Could you copy each line of the listing below that has the word "داستان"?

◆ ◆ ◆ ◆ ◆

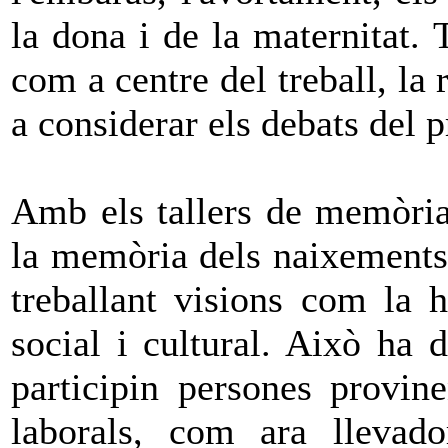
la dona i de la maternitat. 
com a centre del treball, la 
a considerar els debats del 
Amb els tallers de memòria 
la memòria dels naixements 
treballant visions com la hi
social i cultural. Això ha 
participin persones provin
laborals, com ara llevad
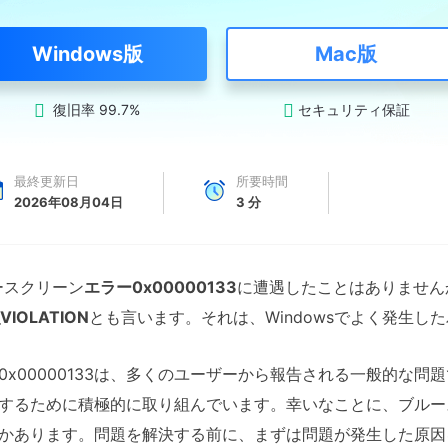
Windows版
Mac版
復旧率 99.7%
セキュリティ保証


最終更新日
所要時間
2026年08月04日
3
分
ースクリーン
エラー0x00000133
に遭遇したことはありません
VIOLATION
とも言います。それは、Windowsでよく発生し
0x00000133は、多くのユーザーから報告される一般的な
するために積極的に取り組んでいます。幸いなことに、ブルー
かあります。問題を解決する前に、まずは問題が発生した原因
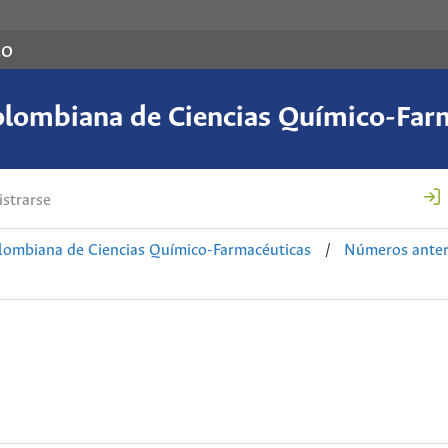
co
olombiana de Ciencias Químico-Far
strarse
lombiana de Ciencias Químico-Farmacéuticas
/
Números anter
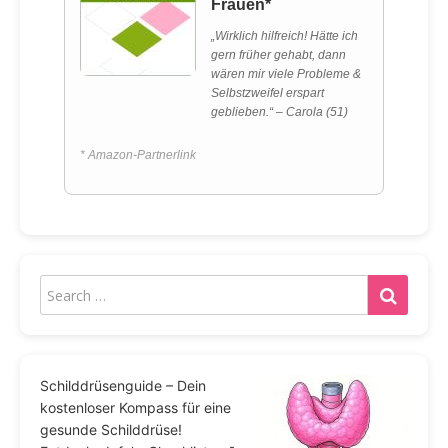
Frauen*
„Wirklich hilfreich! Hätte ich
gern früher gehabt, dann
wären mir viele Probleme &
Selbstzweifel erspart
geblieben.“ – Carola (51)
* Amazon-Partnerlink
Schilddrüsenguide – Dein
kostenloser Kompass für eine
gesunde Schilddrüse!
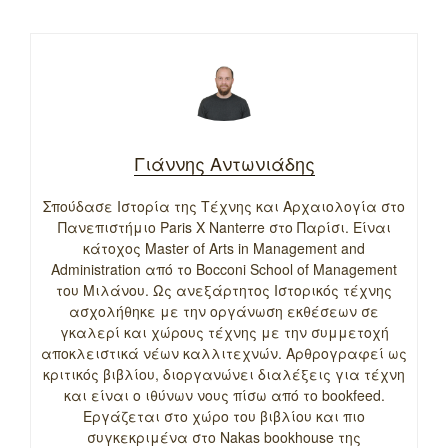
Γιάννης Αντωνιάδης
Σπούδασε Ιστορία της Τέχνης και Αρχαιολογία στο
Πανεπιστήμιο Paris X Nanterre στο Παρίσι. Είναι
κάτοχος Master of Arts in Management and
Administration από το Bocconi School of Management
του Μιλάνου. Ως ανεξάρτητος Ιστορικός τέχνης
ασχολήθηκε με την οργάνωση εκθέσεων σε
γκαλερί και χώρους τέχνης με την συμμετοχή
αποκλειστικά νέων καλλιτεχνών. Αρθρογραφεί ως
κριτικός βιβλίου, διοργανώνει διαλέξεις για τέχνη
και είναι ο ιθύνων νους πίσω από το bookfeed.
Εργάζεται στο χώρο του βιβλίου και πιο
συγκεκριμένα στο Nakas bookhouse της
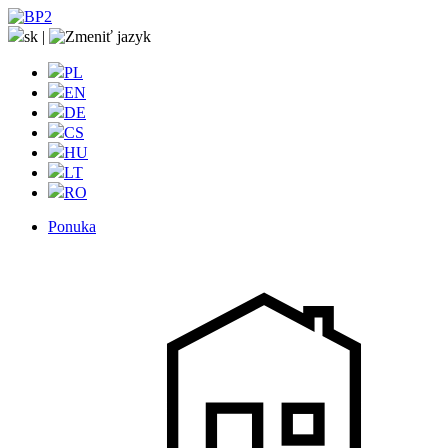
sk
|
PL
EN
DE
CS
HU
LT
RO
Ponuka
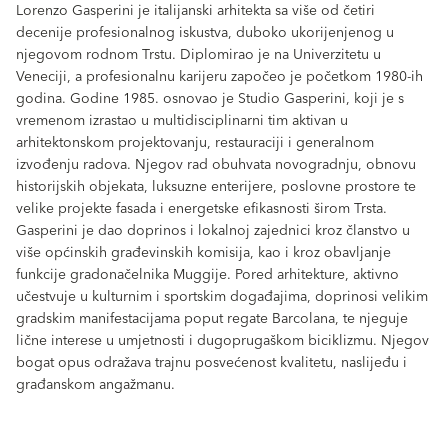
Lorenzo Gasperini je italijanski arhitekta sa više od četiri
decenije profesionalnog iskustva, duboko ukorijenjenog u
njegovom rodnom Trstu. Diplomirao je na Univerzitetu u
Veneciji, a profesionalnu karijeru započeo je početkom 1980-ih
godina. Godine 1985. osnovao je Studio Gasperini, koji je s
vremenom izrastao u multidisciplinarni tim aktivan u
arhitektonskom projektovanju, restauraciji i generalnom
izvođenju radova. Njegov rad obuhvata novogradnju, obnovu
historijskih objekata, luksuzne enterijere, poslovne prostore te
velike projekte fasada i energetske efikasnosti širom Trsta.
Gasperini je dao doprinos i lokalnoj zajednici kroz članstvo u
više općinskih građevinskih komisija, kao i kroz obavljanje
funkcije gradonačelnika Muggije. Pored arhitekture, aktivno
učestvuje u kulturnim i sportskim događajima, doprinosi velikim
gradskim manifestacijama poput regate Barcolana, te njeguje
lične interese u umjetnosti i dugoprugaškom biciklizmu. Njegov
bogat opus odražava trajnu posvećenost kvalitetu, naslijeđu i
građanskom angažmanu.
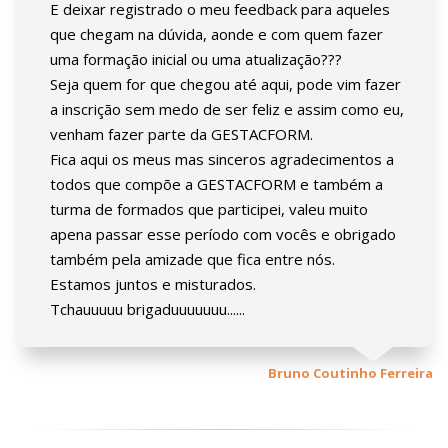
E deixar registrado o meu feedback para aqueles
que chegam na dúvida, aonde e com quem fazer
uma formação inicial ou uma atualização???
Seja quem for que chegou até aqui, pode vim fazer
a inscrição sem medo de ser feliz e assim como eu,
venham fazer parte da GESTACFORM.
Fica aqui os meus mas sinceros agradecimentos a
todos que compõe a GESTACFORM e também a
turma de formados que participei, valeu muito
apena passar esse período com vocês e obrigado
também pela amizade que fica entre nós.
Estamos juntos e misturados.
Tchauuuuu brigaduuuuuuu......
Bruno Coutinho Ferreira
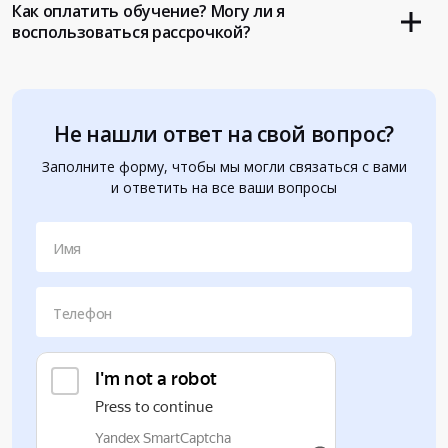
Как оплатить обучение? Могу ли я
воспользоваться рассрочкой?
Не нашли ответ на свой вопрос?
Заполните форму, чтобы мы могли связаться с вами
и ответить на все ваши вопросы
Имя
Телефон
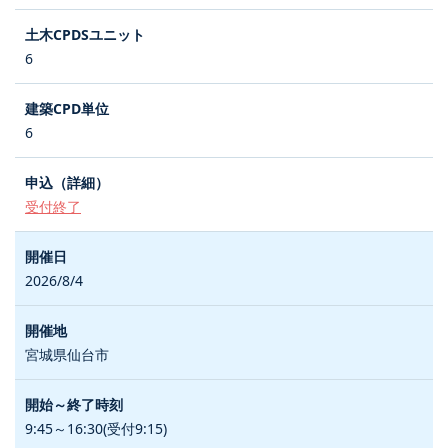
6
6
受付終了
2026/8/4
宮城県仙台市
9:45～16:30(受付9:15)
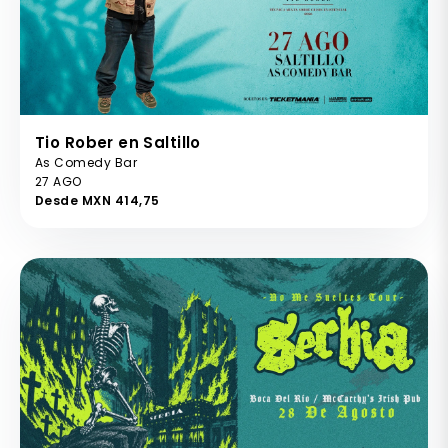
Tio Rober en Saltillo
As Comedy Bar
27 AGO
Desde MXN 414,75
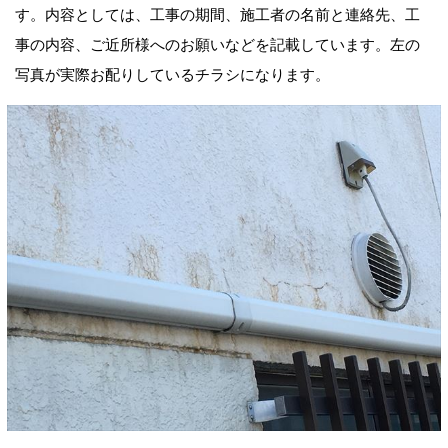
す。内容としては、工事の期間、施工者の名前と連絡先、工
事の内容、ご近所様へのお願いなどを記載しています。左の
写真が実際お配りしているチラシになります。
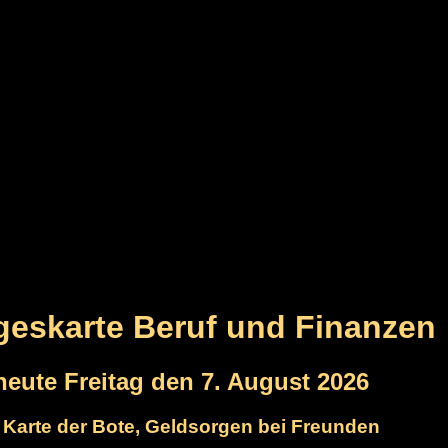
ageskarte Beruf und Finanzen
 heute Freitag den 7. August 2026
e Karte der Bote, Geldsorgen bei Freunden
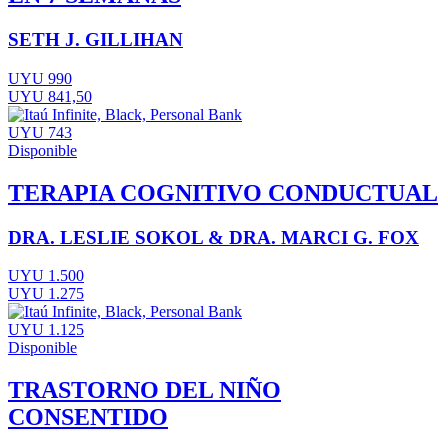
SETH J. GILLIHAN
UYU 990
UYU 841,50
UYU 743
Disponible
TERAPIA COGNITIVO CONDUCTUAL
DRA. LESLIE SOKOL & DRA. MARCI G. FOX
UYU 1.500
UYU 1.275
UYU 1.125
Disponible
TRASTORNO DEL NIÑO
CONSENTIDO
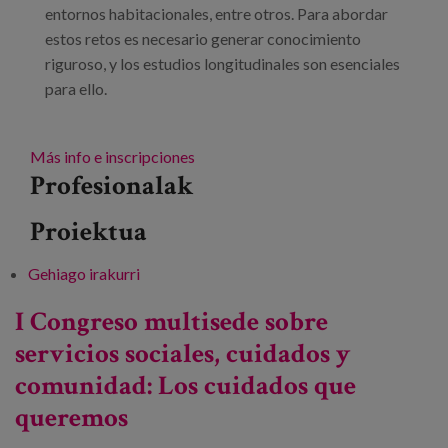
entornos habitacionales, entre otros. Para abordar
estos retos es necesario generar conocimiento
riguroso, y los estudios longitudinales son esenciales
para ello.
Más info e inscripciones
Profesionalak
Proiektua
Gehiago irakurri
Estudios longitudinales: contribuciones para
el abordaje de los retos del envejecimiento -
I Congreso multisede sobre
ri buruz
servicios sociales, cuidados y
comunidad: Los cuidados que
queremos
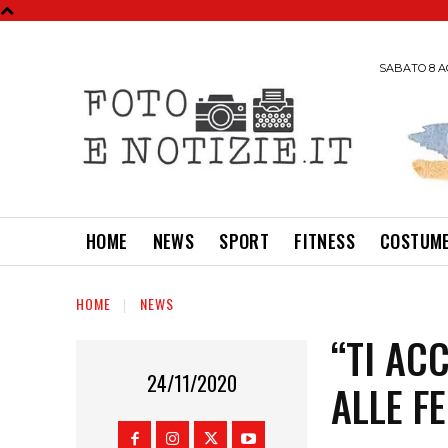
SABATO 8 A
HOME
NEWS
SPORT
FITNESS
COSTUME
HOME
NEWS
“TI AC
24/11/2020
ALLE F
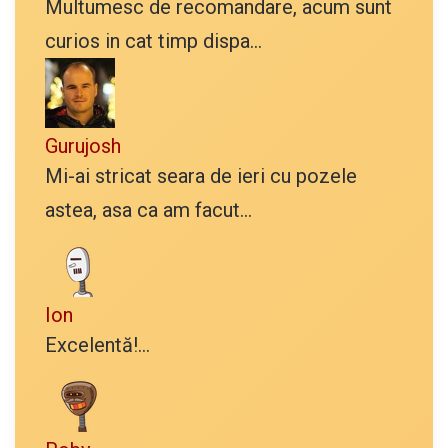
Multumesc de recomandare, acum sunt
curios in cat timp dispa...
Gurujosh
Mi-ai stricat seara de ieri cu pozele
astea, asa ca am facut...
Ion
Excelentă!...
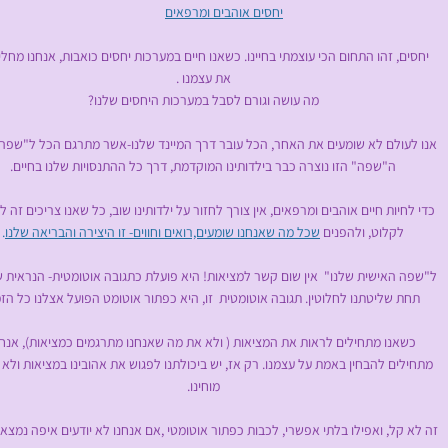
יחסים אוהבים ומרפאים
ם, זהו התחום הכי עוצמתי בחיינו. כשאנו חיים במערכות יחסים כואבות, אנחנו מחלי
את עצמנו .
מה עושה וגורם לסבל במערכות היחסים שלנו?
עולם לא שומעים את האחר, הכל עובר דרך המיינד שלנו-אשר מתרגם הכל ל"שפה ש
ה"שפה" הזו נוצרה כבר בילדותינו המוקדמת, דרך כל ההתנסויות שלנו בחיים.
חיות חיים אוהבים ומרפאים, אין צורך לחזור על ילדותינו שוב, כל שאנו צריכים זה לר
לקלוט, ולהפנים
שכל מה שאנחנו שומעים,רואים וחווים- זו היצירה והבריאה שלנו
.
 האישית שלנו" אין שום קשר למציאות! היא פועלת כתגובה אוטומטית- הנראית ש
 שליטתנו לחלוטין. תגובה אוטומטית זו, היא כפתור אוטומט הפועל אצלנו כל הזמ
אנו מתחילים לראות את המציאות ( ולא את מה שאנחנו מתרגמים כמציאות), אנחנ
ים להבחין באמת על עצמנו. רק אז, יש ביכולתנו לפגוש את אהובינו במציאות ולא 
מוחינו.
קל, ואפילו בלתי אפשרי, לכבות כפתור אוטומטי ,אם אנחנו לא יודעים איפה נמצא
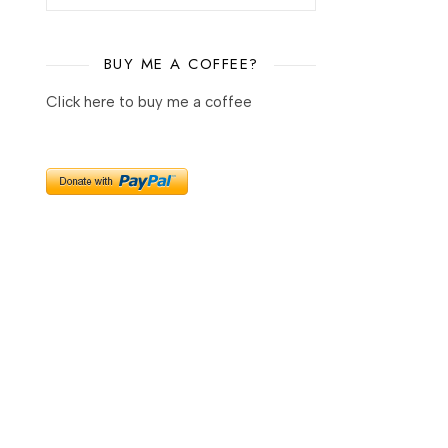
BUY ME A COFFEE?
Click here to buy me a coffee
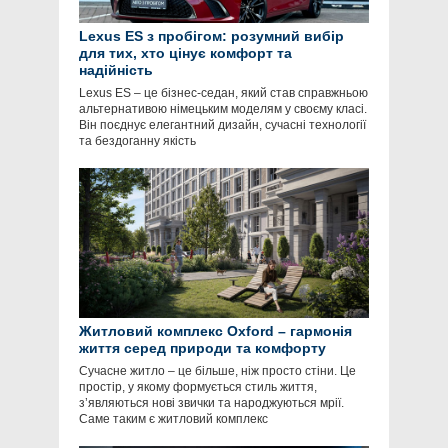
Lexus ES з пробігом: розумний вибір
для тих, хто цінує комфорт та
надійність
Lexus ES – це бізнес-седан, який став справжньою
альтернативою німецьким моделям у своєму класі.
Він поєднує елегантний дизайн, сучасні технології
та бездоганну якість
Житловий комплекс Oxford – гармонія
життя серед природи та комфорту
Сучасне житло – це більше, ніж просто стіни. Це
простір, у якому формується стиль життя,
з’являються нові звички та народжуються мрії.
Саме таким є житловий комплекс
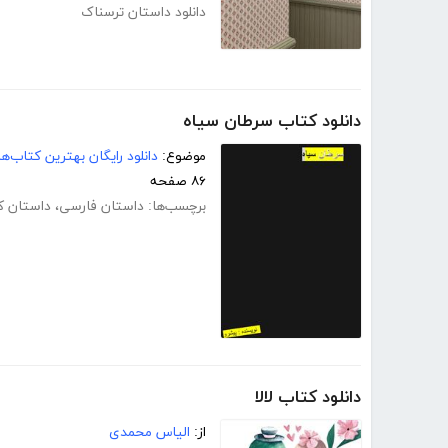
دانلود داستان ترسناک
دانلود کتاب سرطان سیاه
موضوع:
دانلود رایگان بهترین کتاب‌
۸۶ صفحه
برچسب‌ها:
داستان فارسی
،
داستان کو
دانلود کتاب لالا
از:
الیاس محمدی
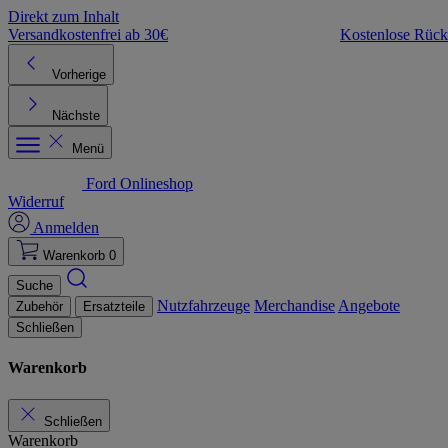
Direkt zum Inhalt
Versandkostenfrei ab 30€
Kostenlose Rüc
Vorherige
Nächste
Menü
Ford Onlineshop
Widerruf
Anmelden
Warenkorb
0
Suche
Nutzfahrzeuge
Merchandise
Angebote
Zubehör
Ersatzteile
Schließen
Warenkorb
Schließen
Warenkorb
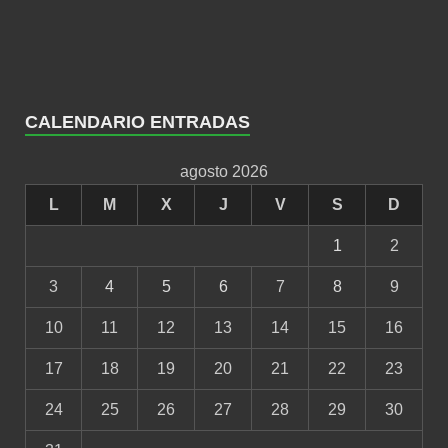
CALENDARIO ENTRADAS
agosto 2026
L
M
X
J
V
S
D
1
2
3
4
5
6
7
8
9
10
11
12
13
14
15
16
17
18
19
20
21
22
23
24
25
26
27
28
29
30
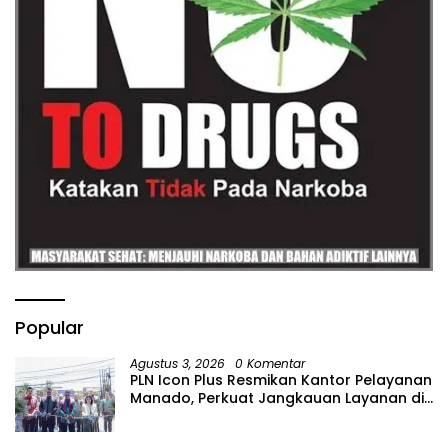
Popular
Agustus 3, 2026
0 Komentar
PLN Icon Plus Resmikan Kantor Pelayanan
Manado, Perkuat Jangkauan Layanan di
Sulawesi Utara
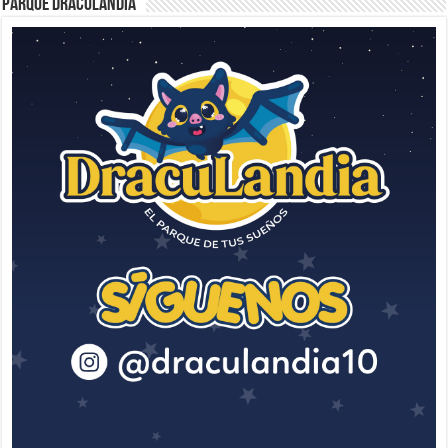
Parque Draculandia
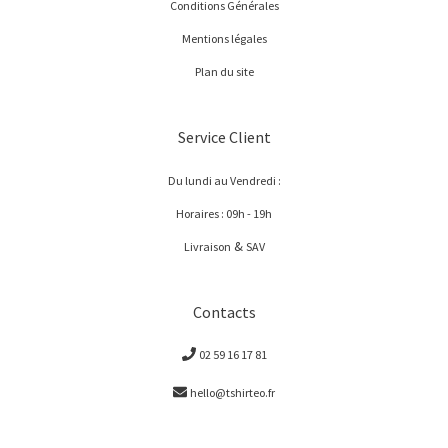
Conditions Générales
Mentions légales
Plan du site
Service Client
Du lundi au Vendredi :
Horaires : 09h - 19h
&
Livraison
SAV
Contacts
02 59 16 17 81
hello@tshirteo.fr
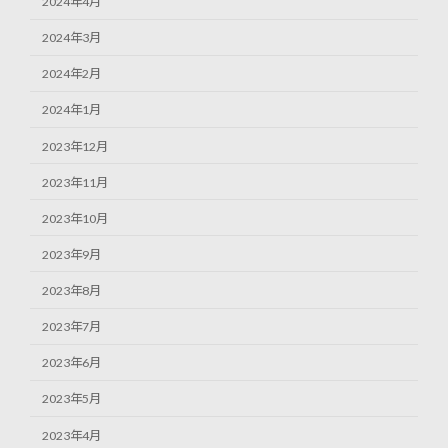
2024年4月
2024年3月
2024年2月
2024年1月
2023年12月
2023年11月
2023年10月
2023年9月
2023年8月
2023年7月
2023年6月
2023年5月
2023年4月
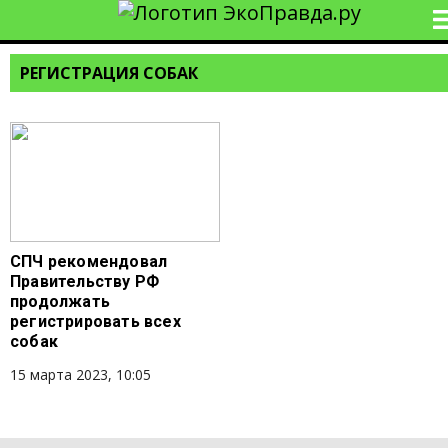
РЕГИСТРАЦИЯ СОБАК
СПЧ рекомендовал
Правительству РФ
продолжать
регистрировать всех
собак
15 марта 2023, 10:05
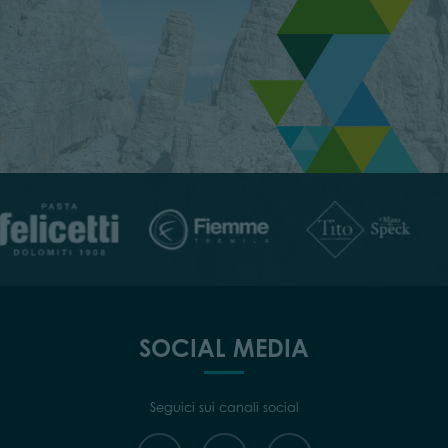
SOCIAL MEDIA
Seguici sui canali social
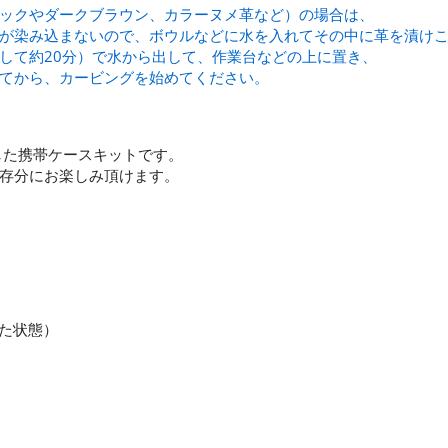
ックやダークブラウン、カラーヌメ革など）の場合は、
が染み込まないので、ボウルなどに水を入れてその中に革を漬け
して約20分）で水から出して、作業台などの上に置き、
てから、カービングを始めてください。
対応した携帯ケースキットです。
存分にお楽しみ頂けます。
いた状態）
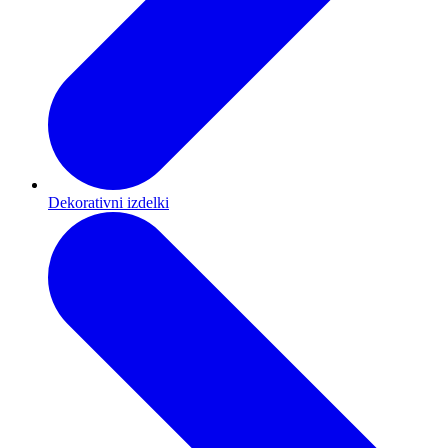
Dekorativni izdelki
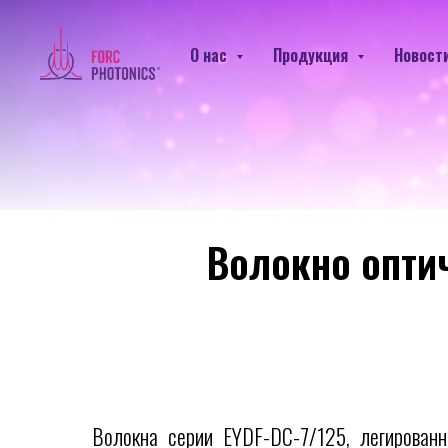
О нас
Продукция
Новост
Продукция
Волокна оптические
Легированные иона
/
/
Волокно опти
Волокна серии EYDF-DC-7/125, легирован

◆ ◆ ◆ ◆ ◆

● ANSWER BOX
دانلود داستان ترسناک
داستان فارسی
داستان کو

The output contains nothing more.